Mlliyet Milliyet Blog Milliyet Blog
 
Facebook Connect
Blog Kategorileri
 

14 Ocak '08

 
Kategori
Gündelik Yaşam
 

Düşünce özgürlüğü

Düşünce özgürlüğü
 

Düşünce özgürlüğü, ağzımızdan çıkanı kulağımızın duymaması kadar geniş, susacak kadar dar olmamalı!


Düşünmesini becerebilen insanlar için "düşünce özgürlüğü" gerçekten çok büyük bir nimet. İnsanın düşünebildiğini korkmadan, bir ispiyoncunun kurbanı olacağını düşünme mecburiyetinde kalmadan açıklayabilmesi çok güzel bir olay. Bazı aşırı solcu arkadaşlarımız alınmasınlar ama, komünist ülkelerde bir müddet yaşamış olanlar, düşünce özgürlüğünün ne kadar rahatlatıcı bir kavram olduğunu hepimizden iyi bilirler.

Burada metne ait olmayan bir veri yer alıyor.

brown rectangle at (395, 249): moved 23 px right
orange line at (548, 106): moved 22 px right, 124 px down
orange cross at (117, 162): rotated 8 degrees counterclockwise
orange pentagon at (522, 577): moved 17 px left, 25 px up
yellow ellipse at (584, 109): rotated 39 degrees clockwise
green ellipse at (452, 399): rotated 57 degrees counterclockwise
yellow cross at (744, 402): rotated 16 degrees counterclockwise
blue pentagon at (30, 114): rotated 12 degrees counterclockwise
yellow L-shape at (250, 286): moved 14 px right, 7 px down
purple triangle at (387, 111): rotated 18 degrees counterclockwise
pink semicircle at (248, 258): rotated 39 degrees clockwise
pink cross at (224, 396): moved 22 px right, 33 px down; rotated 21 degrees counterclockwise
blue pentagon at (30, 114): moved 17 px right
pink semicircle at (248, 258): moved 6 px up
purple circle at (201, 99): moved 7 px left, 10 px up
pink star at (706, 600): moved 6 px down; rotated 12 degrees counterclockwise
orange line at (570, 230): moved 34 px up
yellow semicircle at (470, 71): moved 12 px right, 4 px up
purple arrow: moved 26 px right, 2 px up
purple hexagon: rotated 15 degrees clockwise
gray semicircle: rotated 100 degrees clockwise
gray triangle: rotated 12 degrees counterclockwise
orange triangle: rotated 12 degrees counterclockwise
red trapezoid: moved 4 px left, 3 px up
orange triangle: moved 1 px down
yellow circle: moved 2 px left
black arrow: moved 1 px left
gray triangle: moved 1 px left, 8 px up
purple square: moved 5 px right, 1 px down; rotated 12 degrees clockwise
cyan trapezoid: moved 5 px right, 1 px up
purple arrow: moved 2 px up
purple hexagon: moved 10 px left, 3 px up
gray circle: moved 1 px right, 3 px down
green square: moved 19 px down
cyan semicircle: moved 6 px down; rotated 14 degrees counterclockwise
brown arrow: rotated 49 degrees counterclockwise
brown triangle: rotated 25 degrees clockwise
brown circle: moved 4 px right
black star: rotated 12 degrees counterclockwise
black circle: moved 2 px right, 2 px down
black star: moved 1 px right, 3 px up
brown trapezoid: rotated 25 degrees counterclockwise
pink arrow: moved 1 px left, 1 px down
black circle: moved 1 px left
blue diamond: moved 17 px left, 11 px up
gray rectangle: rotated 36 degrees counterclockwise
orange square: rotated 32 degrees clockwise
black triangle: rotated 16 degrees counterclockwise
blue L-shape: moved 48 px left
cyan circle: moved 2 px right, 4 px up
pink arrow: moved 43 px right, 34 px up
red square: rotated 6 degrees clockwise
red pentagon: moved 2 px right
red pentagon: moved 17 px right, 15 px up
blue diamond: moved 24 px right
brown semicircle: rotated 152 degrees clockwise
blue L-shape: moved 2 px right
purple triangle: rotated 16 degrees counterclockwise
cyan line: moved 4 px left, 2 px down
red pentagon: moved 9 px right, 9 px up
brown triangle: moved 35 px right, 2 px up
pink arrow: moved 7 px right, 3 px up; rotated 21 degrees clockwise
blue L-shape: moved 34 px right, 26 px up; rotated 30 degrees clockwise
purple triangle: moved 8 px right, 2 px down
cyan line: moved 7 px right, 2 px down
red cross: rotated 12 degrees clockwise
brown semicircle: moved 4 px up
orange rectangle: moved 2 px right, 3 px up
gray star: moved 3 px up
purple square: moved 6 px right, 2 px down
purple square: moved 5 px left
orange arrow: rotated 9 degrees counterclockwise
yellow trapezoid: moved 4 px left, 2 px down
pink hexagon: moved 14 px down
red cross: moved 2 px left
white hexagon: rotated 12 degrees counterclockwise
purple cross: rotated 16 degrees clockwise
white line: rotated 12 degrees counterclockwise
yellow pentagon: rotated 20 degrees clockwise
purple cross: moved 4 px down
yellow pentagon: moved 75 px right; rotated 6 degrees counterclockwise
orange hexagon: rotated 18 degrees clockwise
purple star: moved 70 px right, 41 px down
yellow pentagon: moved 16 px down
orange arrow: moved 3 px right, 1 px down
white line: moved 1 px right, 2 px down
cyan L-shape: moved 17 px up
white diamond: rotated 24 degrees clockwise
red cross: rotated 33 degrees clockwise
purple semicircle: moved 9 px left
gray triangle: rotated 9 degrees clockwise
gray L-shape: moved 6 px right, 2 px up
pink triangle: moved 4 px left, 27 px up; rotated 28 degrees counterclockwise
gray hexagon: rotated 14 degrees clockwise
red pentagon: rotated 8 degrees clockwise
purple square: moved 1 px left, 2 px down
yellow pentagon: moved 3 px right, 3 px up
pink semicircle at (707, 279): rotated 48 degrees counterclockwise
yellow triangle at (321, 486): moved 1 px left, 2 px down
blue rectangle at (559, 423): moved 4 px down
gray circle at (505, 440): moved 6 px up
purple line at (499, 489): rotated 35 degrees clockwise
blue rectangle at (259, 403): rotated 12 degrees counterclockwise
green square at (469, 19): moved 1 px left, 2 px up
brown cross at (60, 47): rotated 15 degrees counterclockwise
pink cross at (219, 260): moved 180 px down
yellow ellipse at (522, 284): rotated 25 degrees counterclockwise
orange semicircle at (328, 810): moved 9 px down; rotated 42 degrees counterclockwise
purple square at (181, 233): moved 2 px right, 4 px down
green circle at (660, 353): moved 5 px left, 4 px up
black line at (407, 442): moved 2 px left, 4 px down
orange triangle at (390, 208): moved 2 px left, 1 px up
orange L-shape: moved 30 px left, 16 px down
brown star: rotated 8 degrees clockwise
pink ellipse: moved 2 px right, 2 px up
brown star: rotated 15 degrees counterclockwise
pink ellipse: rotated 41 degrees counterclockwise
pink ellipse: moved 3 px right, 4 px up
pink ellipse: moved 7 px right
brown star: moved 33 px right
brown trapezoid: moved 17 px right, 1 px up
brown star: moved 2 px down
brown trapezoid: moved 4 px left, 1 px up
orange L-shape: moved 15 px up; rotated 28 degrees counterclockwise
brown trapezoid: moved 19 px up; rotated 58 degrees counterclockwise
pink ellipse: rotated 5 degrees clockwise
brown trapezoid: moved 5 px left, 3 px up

Anayasamızın 25 Maddesinde de "Düşünce Özgürlüğü" ile ilgili olarak şöyle der:

MADDE 25. - Herkes, düşünce ve kanaat hürriyetine sahiptir.
Her ne sebep ve amaçla olursa olsun kimse, düşünce ve kanaatlerini açıklamaya zorlanamaz; düşünce ve kanaatleri sebebiyle kınanamaz ve suçlanamaz.

Tabii düşünce özgürlüğünü devletimize ve şahıslara zarar verecek şekilde, alenen kullanamayız. Bunun ölçüsü nedir? Maalesef yok. En ufak bir espri karşımızdakini rahatsız edebiliyor. Hemen hakarete varan davranışlara yöneliyor ve suçlamalarda bulunuyor.

Türk Milleti olarak gerçekten çok alınganız. Bu da bireylerin, düşünce hürriyetlerini tam olarak kullanmalarını engelliyor.

Genç bir arkadaşımız benim siteye üye oluyor. Antolojiye katılmak için yazı yazacak. Zaten sitede yeteri kadar açıklama var bu konuda.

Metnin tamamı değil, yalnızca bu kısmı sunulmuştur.